July 11, 2017 Last Updated 10:25 am

Google updates iOS ‘News & Weather’ app; what publishers want in a 3rd party platform

With so many publishers delivering content to third party apps, and with the branding and much of the editorial control residing with the companies who own the apps, it is easy to see why most publishers are losing interest in what the tech giants have to offer them

There have been only a few media app updates in the past few days of interest, with Google’s rather extensive update for Google News & Weather the most interesting.

The full app description is below, but notice the part about Weekly Digest being removed.

I found it interesting because Google actually knows whether or not this section was getting much use, as you would expect. But yet this is not something offered to publishers in other platforms. That is, I don’t know whether the “People” section is very popular in Apple News, that would be helpful to know. I can only figure that out by adding up the views from individual stories and then making a guess (because some stories appear in more than one section).

In any case, here is the full description for Google’s update:

What’s New in Version 2.0.1035
◦ Changes to make it easier to navigate news categories and sections
◦ Use the Headlines, Local and For You tabs on the bottom to visit the corresponding screens
◦ On Headlines, the sections can be accessed from the swipeable header
◦ Settings menu on top left to personalize, change editions etc.
◦ Weekly Digest removed based on usage
◦ Bug fixes

There is a lot of talk today (and yesterday) about Facebook’s new paid subscription scheme for Instant Articles. It is hard for me to get too worked up about this as we’ve seen this show before.

Admittedly Facebook has made a few concessions to the needs of publishers this time around, such as more data sharing, but the initiative comes at a time when more and more publishers are aware of just how much damage they are doing to themselves by boosting Facebook (and Google), and how little they are getting in return.

This week started with the News Media Alliance calling for an antitrust exemption for publishers in order to take on Google and Facebook, so it is not surprising that some major news organizations are less than enthusiastic about the prospects of paid subscriptions through Instant Articles panning out.

One reason is that Facebook controls so much of the content flow, as does Google inside its News app, and Apple inside Apple News. Yes, one can create channels, but the real game is played on the front pages of the platforms, where stories are picked out of the mass of content and promoted.

TNM has been part of Apple News for a while now and the site’s traffic is like a heart monitor of a patient on their last legs, with spikes every once in a while, but otherwise little activity. This shouldn’t surprise, inside any third party app there is a glut of content, and little change to break out. (Google claims there are 75,000 publications inside its News app, for instance.)

Still, this is where new readers are so the lure of any spike in readership is often enough to draw in publishers.

But once in what do publishers really want from the tech giants, what will satisfy them?

The answer is often made too complicated than it needs to be. What is needed is for the digital platform to be as open and flexible as the web itself.

Just compare what any media outlet can do online with what it can do inside a third party app.

It has taken many publishes two decades to truly get comfortable with web publishing, but most now see it as the only real platform they can rely on going forward.

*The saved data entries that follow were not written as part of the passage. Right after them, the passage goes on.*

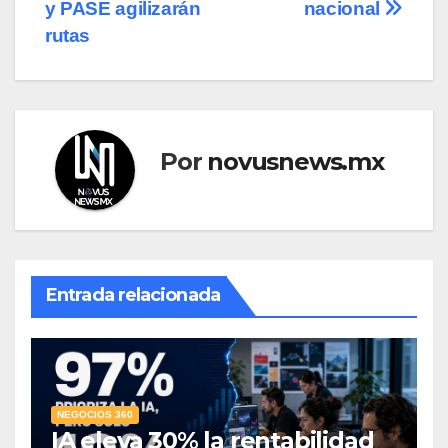
y PASE agilizarán
nacional
rutas
Por
novusnews.mx
Entrada relacionada
NEGOCIOS 360
IA eleva 30% la rentabilidad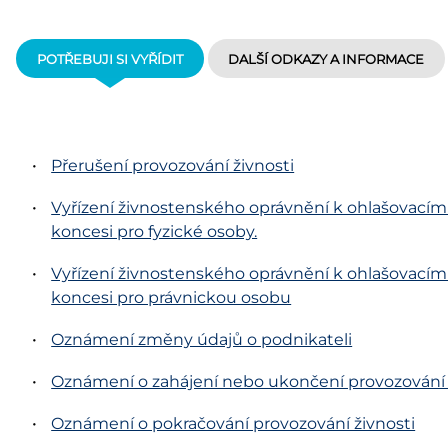
POTŘEBUJI SI VYŘÍDIT
DALŠÍ ODKAZY A INFORMACE
Přerušení provozování živnosti
Vyřízení živnostenského oprávnění k ohlašovacím
koncesi pro fyzické osoby.
Vyřízení živnostenského oprávnění k ohlašovacím
koncesi pro právnickou osobu
Oznámení změny údajů o podnikateli
Oznámení o zahájení nebo ukončení provozování 
Oznámení o pokračování provozování živnosti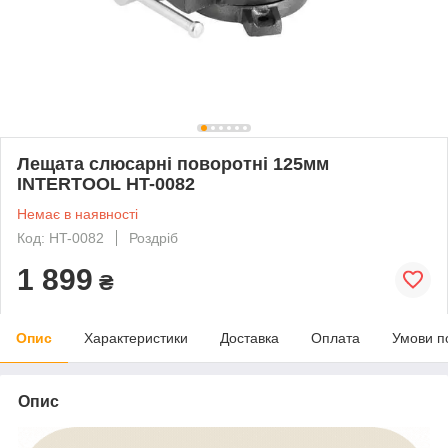
Лещата слюсарні поворотні 125мм
INTERTOOL HT-0082
Немає в наявності
Код: HT-0082
Роздріб
1 899
₴
Опис
Характеристики
Доставка
Оплата
Умови п
Опис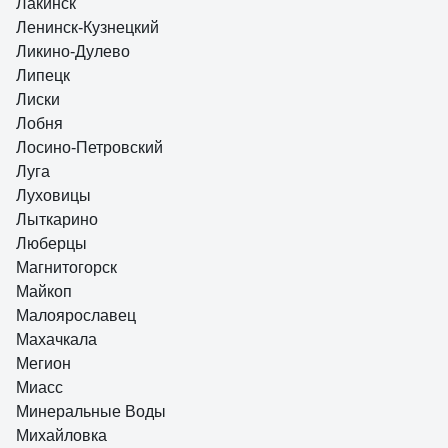
Лакинск
Ленинск-Кузнецкий
Ликино-Дулево
Липецк
Лиски
Лобня
Лосино-Петровский
Луга
Луховицы
Лыткарино
Люберцы
Магнитогорск
Майкоп
Малоярославец
Махачкала
Мегион
Миасс
Минеральные Воды
Михайловка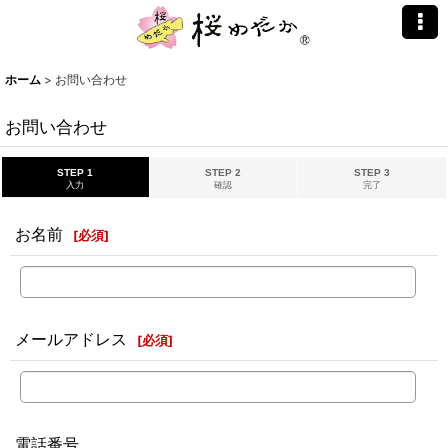
ホーム
>
お問い合わせ
お問い合わせ
STEP 1
STEP 2
STEP 3
入力
確認
完了
お名前
[
必須
]
メールアドレス
[
必須
]
電話番号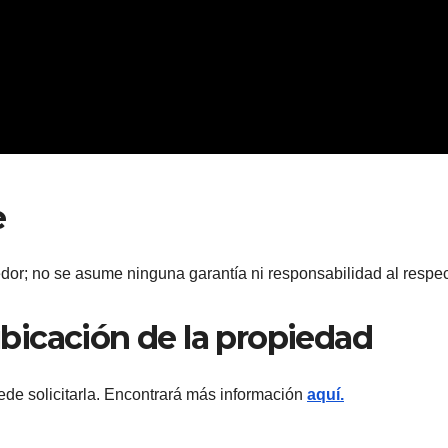
e
dor; no se asume ninguna garantía ni responsabilidad al respec
 ubicación de la propiedad
ede solicitarla. Encontrará más información
aquí.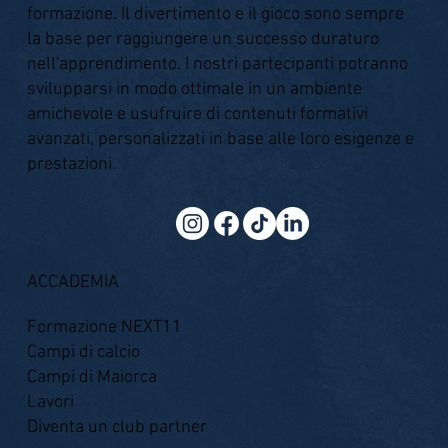
formazione. Il divertimento e il gioco sono sempre
la base per raggiungere un successo duraturo
nell'apprendimento. I nostri partecipanti potranno
svilupparsi in modo ottimale in un ambiente
amichevole e usufruire di contenuti formativi
avanzati, personalizzati in base alle loro esigenze e
prestazioni.
ACCADEMIA
Formazione NEXT11
Campi di calcio
Campi di Maiorca
Lavori
Diventa un club partner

Print remains part of the plan, but publishers know they must succeed online.

Third party apps like those from Apple, Google, Facebook and others remain areas of experimentation, and those experiments are not resulting in much to brag about, at least for publishers.

The web, of course, is even more crowded with content than these apps, but publishers can display the full depth of their content and more easily differentiate themselves from their competition. Just as importantly, they know who to talk to when a silly story ends up leading their site.

I’ve said it before, but publishers really blew it by not pushing their digital editions harder. Inside a digital newsstand there is more of a level playing field, and websites like Magvault (which sadly was shuttered earlier this year) made an attempt to improve discoverability inside the digital newsstands.

While the Newsstand may have been crowded, and discoverability difficult, improvements could have been made had Apple wanted them, and magazine and newspaper companies and associations demanded them. A few years ago I talked to the head of one of the magazine associations and asked him pointblank if he had reached out to Apple to discuss the needs of his member publishers. He said “No” and was actually surprised with the question. I followed up by asking if digital was important to his member publishers and he said “Absolutely”. I let it sit there a while for him to contemplate the irony.

We still have a very long way to go in this journey towards a viable, profitable digital publishing model. The solution, I am afraid, will not come Google or Facebook or Apple. It won’t even come from the association professionals who claim to represent the industry (but who really only act is PR agents). It must come from the industry itself. But I am sure of one thing, that solution involves publishers having the maximum amount of control over both their content and their monetization strategies.